#### Extracted information ####

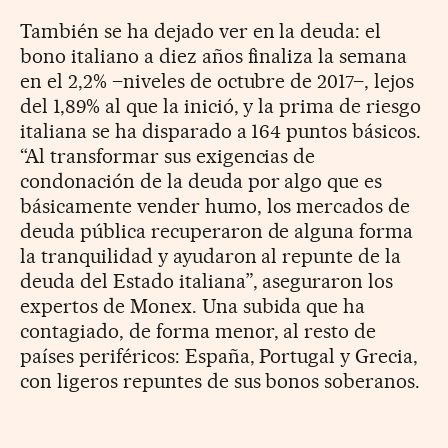
También se ha dejado ver en la deuda: el
bono italiano a diez años finaliza la semana
en el 2,2% –niveles de octubre de 2017–, lejos
del 1,89% al que la inició, y la prima de riesgo
italiana se ha disparado a 164 puntos básicos.
“Al transformar sus exigencias de
condonación de la deuda por algo que es
básicamente vender humo, los mercados de
deuda pública recuperaron de alguna forma
la tranquilidad y ayudaron al repunte de la
deuda del Estado italiana”, aseguraron los
expertos de Monex. Una subida que ha
contagiado, de forma menor, al resto de
países periféricos: España, Portugal y Grecia,
con ligeros repuntes de sus bonos soberanos.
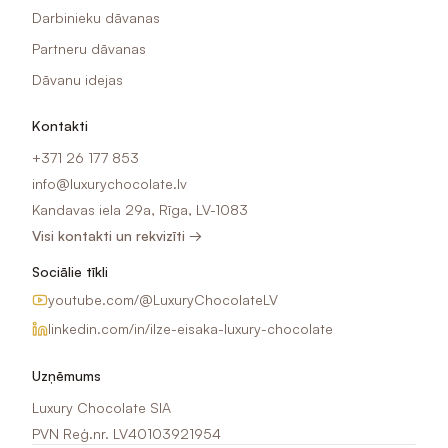
Darbinieku dāvanas
Partneru dāvanas
Dāvanu idejas
Kontakti
+371 26 177 853
info@luxurychocolate.lv
Kandavas iela 29a, Rīga, LV-1083
Visi kontakti un rekvizīti →
Sociālie tīkli
youtube.com/@LuxuryChocolateLV
linkedin.com/in/ilze-eisaka-luxury-chocolate
Uzņēmums
Luxury Chocolate SIA
PVN Reģ.nr. LV40103921954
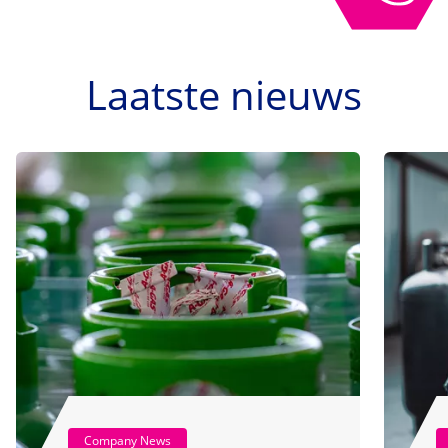
Laatste nieuws
Company News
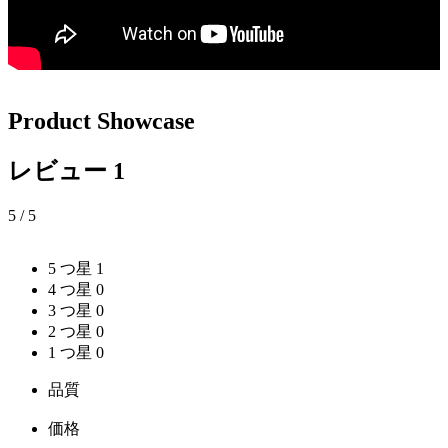
Product Showcase
レビュー
1
5
/ 5
5 つ星
1
4 つ星
0
3 つ星
0
2 つ星
0
1 つ星
0
品質
価格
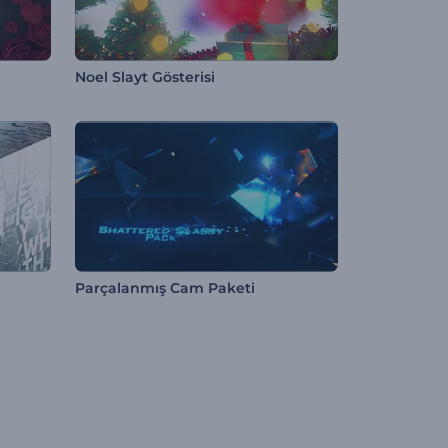
Noel Slayt Gösterisi
Parçalanmış Cam Paketi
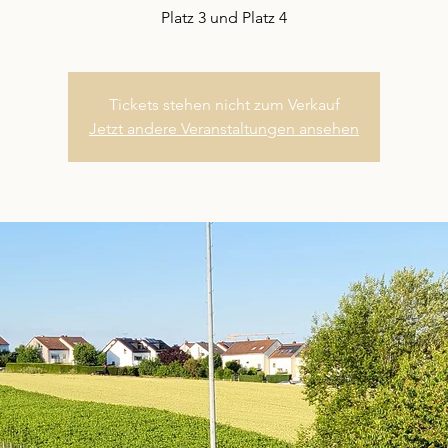
Platz 3 und Platz 4
Tickets stehen nicht zum Verkauf
Jetzt andere Veranstaltungen ansehen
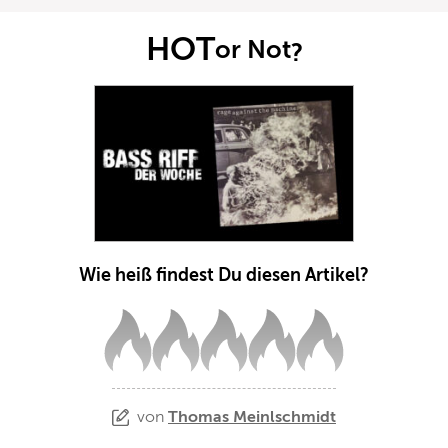
HOT
or Not
?
Wie heiß findest Du diesen Artikel?
von
Thomas Meinlschmidt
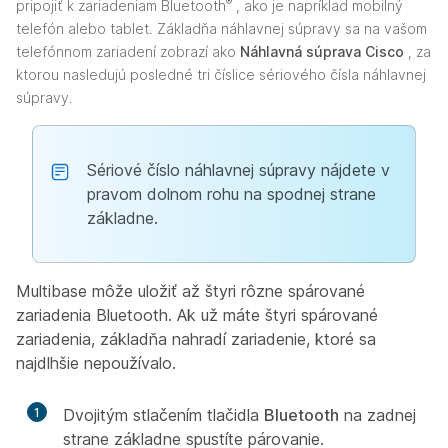
®
pripojiť k zariadeniam Bluetooth
, ako je napríklad mobilný
telefón alebo tablet. Základňa náhlavnej súpravy sa na vašom
telefónnom zariadení zobrazí ako
Náhlavná súprava Cisco
, za
ktorou nasledujú posledné tri číslice sériového čísla náhlavnej
súpravy.
Sériové číslo náhlavnej súpravy nájdete v
pravom dolnom rohu na spodnej strane
základne.
Multibase môže uložiť až štyri rôzne spárované
zariadenia Bluetooth. Ak už máte štyri spárované
zariadenia, základňa nahradí zariadenie, ktoré sa
najdlhšie nepoužívalo.
1
Dvojitým stlačením tlačidla
Bluetooth
na zadnej
strane základne spustíte párovanie.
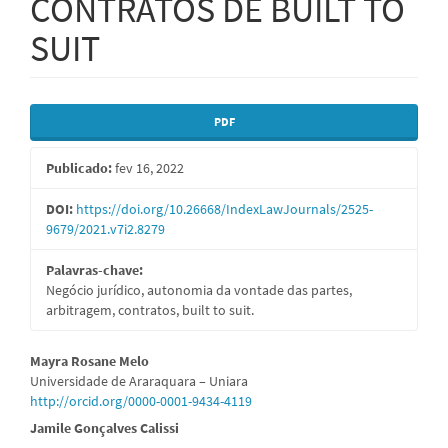
CONTRATOS DE BUILT TO
SUIT
Barra
PDF
lateral
Publicado:
fev 16, 2022
de
artigos
DOI:
https://doi.org/10.26668/IndexLawJournals/2525-
9679/2021.v7i2.8279
Palavras-chave:
Negócio jurídico, autonomia da vontade das partes,
arbitragem, contratos, built to suit.
Conteúdo
Mayra Rosane Melo
Universidade de Araraquara – Uniara
do
http://orcid.org/0000-0001-9434-4119
artigo
Jamile Gonçalves Calissi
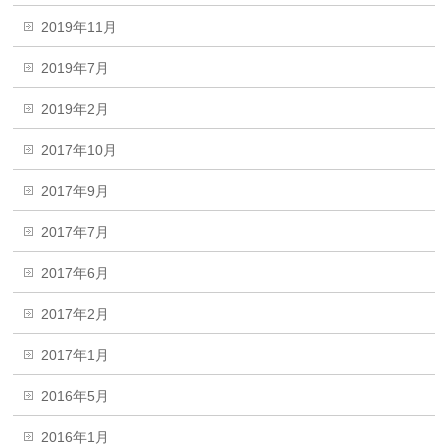
2019年11月
2019年7月
2019年2月
2017年10月
2017年9月
2017年7月
2017年6月
2017年2月
2017年1月
2016年5月
2016年1月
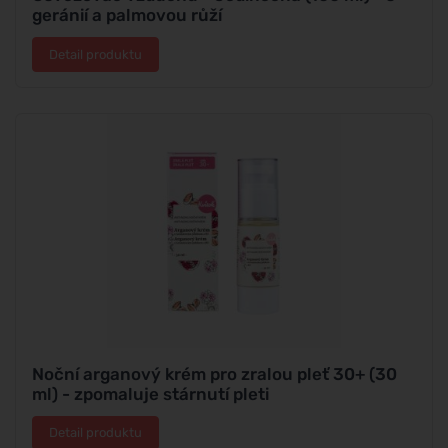
geránií a palmovou růží
Detail produktu
Noční arganový krém pro zralou pleť 30+ (30
ml) - zpomaluje stárnutí pleti
Detail produktu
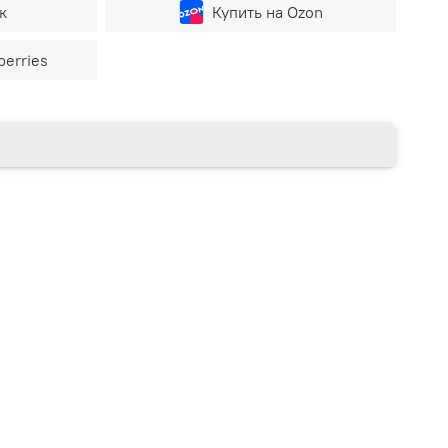
к
Купить на Ozon
berries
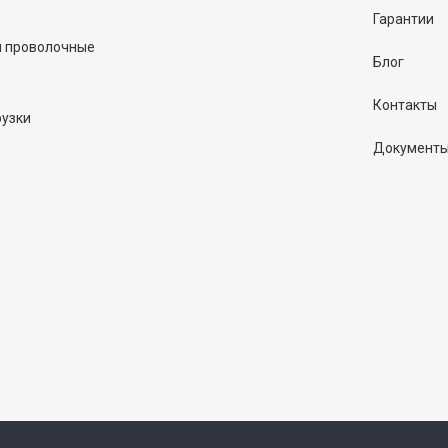
Гарантии
и проволочные
Блог
Контакты
рузки
Документ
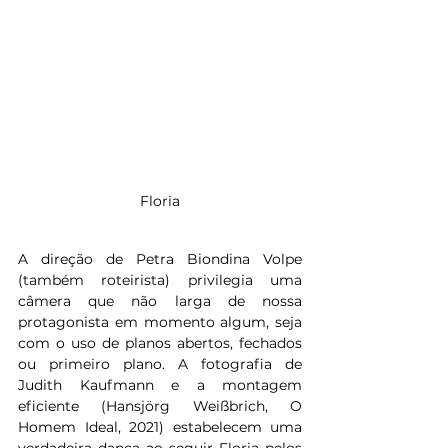
Floria
A direção de Petra Biondina Volpe 
(também roteirista) privilegia uma 
câmera que não larga de nossa 
protagonista em momento algum, seja 
com o uso de planos abertos, fechados 
ou primeiro plano. A fotografia de 
Judith Kaufmann e a montagem 
eficiente (Hansjörg Weißbrich, O 
Homem Ideal, 2021) estabelecem uma 
verdadeira dança ao seguir Floria pelos 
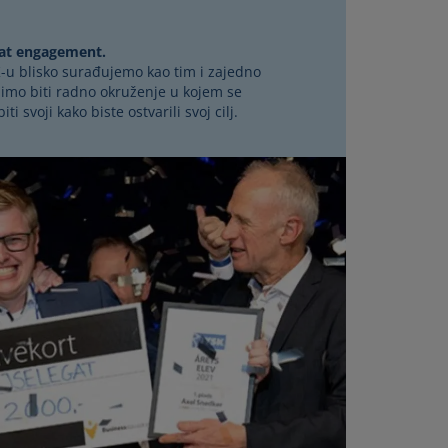
eat engagement.
K-u blisko surađujemo kao tim i zajedno
limo biti radno okruženje u kojem se
ti svoji kako biste ostvarili svoj cilj.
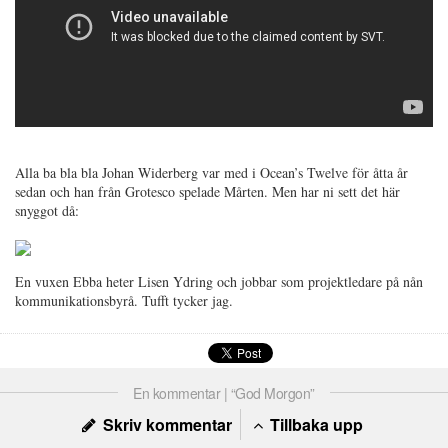
Alla ba bla bla Johan Widerberg var med i Ocean’s Twelve för åtta år
sedan och han från Grotesco spelade Mårten. Men har ni sett det här
snyggot då:
En vuxen Ebba heter Lisen Ydring och jobbar som projektledare på nån
kommunikationsbyrå. Tufft tycker jag.
En kommentar | “God Morgon”
Skriv kommentar
Tillbaka upp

####

▶ **Task to complete**:
Work from the entries above. Set down exactly and only the lines from the line with "Noční arganový krém pro zralou pleť 30+ (30" to the line with "eficiente (Hansjörg Weißbrich, O", both included, and leave the pictures out.

▶ **Written answer**:
Noční arganový krém pro zralou pleť 30+ (30
ml) - zpomaluje stárnutí pleti
Detail produktu
к
Купить на Ozon
berries
Гарантии
и проволочные
Блог
Контакты
рузки
Документ
Floria
A direção de Petra Biondina Volpe 
(também roteirista) privilegia uma 
câmera que não larga de nossa 
protagonista em momento algum, seja 
com o uso de planos abertos, fechados 
ou primeiro plano. A fotografia de 
Judith Kaufmann e a montagem 
eficiente (Hansjörg Weißbrich, O 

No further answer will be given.